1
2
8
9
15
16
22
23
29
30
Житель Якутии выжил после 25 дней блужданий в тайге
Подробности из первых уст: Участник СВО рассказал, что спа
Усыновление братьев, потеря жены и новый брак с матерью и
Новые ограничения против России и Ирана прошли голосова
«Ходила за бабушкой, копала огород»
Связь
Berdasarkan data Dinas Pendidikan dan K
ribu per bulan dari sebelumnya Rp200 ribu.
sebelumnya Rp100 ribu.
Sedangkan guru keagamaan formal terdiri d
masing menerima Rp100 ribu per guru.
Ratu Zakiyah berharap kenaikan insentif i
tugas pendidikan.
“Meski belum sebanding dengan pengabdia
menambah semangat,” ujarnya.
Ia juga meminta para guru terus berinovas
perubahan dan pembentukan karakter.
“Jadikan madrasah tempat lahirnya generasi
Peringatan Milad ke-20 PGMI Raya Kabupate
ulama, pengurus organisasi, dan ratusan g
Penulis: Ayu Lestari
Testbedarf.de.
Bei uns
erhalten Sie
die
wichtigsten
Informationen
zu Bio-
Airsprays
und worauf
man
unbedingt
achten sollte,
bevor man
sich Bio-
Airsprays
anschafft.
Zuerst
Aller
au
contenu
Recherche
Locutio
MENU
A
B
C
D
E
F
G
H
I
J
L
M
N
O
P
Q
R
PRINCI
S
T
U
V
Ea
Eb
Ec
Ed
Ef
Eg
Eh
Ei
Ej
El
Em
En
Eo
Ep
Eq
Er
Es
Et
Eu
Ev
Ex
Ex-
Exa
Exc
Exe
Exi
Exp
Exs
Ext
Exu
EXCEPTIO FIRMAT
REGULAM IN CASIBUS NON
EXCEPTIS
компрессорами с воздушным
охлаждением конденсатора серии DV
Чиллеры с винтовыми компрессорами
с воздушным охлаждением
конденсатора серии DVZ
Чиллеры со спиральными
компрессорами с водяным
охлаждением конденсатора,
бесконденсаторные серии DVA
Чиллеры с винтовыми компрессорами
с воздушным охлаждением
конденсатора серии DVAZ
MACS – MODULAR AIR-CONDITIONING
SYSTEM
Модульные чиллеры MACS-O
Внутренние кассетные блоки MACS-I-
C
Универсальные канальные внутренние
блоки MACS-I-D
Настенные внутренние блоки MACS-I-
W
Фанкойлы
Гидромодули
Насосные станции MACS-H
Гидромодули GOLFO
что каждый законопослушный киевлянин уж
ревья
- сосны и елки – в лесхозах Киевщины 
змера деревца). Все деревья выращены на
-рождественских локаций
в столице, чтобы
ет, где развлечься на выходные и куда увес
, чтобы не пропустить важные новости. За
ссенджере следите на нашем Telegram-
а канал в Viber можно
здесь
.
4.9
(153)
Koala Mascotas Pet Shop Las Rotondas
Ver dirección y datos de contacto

**Your task:** Copy the records above exactly, starting at the line that contains "- сосны и елки – в лесхозах Киевщины" and ending at the last line, and leave out all earlier lines.

**Your solution:**
- сосны и елки – в лесхозах Киевщины 
змера деревца). Все деревья выращены на
-рождественских локаций
в столице, чтобы
ет, где развлечься на выходные и куда увес
, чтобы не пропустить важные новости. За
ссенджере следите на нашем Telegram-
а канал в Viber можно
здесь
.
4.9
(153)
Koala Mascotas Pet Shop Las Rotondas
Ver dirección y datos de contacto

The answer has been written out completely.